As expected, those receiving the oral lycopene exhibited significant elevations in plasma lycopene levels. More importantly, the lycopene supplemented patients demonstrated a higher response rate to the overall cancer therapy and a longer “time to progression” (see table). The authors of the randomized placebo controlled study concluded that “Addition of nutritional supplements such as lycopene may have potential therapeutic benefit in the adjuvant management of high-grade gliomas”. (3)

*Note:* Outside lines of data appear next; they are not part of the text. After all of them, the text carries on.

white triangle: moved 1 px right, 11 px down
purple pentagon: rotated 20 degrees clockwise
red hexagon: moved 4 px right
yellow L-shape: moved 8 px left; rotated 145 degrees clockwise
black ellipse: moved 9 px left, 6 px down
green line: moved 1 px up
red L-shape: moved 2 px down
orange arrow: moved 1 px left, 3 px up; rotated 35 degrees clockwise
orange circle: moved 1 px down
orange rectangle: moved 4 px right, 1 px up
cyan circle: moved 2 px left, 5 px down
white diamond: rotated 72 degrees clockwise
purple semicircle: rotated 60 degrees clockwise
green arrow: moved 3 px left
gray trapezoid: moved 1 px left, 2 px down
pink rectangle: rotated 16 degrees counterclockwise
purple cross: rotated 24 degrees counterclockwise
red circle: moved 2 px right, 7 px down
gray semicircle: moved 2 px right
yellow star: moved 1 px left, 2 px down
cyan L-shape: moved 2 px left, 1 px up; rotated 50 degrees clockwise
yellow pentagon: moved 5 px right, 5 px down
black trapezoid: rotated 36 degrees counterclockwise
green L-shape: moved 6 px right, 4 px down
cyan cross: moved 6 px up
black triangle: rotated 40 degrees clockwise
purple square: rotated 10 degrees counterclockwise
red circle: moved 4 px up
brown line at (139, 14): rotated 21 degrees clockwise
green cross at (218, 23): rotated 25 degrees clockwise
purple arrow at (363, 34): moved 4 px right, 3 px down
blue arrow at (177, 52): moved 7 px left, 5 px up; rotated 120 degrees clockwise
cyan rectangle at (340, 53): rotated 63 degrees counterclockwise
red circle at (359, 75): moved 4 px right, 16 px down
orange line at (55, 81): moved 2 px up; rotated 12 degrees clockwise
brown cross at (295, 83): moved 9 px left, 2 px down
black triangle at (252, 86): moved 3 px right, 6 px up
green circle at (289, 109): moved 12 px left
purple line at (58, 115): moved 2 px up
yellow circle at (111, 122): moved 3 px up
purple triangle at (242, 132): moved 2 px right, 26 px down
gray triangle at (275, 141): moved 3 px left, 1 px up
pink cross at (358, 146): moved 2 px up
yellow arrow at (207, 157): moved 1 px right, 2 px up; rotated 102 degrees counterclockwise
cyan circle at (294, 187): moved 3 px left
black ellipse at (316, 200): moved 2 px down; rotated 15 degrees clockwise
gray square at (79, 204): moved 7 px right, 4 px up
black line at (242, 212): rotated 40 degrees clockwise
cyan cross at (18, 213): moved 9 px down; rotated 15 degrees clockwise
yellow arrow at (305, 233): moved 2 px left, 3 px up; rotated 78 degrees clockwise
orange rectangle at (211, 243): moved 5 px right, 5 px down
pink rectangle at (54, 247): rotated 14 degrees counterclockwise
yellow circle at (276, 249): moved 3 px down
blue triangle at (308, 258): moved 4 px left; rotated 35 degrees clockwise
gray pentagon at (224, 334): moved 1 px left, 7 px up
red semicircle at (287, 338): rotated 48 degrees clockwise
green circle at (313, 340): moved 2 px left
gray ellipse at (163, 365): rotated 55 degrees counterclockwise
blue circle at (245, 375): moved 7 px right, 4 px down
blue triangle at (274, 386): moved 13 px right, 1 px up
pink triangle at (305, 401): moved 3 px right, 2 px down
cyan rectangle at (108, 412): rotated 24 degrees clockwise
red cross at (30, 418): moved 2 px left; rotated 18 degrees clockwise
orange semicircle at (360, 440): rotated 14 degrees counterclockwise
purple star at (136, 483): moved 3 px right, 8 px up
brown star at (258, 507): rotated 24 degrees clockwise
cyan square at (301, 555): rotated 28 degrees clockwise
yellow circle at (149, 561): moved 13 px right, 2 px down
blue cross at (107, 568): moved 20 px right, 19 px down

Polycystic ovary syndrome (PCOS) is a common hormonal condition that generally affects women during their reproductive years. It is often characterized by abnormal menstruation, acne, infertility, insulin resistance, masculine characteristics and weight gain. A special form of the antioxidant alpha lipoic acid may be of assistance to young women who are living with PCOS. A pilot study was recently completed on 6 “lean, nondiabetic patients with PCOS”. All of the volunteers were given 600 mg of controlled-release alpha lipoic acid twice-daily. Various blood markers were analyzed at baseline and the completion of the 16 week trial. A 13.5% improvement in insulin sensitivity, a reduction in triglycerides and a “shift in distribution of low-density lipoprotein (LDL) particles toward the larger, more buoyant LDL subclass fraction” was noted. It is believed that the larger variety of LDL cholesterol may protect against heart disease, whereas the dense, small variety has been associated with a higher risk. In addition, two of the study participants who were not using birth control reported an increased number of menstrual cycles. This is a sign of improved PCOS status. (4)

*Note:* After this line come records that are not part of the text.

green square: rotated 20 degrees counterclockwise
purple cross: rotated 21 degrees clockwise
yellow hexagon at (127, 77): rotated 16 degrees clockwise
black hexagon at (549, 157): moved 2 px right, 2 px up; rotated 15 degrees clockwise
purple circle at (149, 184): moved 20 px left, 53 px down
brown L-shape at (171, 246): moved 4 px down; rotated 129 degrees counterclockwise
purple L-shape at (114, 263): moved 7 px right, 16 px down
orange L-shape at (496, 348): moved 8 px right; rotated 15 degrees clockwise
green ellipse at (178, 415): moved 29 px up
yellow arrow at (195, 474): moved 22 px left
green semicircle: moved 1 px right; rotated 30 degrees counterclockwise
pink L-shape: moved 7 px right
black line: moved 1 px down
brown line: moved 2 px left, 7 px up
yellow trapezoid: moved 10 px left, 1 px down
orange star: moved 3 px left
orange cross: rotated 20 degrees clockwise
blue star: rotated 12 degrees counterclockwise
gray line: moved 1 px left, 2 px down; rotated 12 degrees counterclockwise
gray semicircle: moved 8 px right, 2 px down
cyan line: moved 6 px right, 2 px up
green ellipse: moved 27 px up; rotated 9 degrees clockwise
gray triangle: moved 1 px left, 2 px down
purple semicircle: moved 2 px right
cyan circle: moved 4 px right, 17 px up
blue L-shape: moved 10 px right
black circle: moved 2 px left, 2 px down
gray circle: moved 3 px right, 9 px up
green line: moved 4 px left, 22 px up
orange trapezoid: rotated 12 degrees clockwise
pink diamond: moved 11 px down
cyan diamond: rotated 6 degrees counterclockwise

It may surprise you to know that I’m actually not a big believer in using generalized cholesterol figures in assessing overall heart health. However, I do think the ratio of HDL (“good”) cholesterol to triglycerides (TAG) may be an important indicator of cardiovascular status. Eating a low glycemic diet that’s rich in omega-3 fatty acids is a great way to promote a healthy HDL/triglyceride ratio. But there’s a relatively new supplement on the block that may provide some additional support if needed. Pomegranate seed oil (PSO) is rich in a fatty acid known as punicic acid that may have “anti-atherogenic effects”. A recent study examined the effects of 400 mg of PSO twice-daily vs a placebo in 51 patients with elevated cholesterol and triglycerides. Blood tests were taken before and after the 4 week intervention. The results indicate that “administration of PSO for 4 weeks in hyperlipidemic subjects had favorable effects on lipid profiles including TAG and TAG:HDL-C ratio”. (5,6,7)
Finally, an 8 year population study involving over 19,000 men and women from Germany determined that those who ate the most chocolate were at a 39% decreased risk of heart attack (myocardial infarction) and stroke. Lower blood pressure is suspected as a major cause for the noted protection. Those in the top quintile of chocolate intake exhibited lower diastolic and systolic blood pressure readings than the adults in the lowest quintile of chocolate intake. (8)
Certain nutrients may improve mental performance, but they tend to work best if you start taking them prior to the onset of dementia. Prevention is the key. It’s possible that certain natural remedies may be compatible and complementary to conventional cancer treatments. More studies are desperately needed in this arena. Controlled-release alpha lipoic acid may improve risk factors associated with polycystic ovary disease. A lower glycemic diet and pomegranate seed oil seem to be safe options for improving “real” cardiovascular risk markers. And then there’s chocolate. What more can I say about cacao that I haven’t already said? It’s a wonder food – provided that you eat the real thing. Make sure to look for dark chocolate products that have a high cocoa content (70% or more) and are low in sugar or sugar free. That’s all the news I’ve got for you on this Monday. I hope you’ll share some of these new items with the people in your life who might benefit from knowing about them.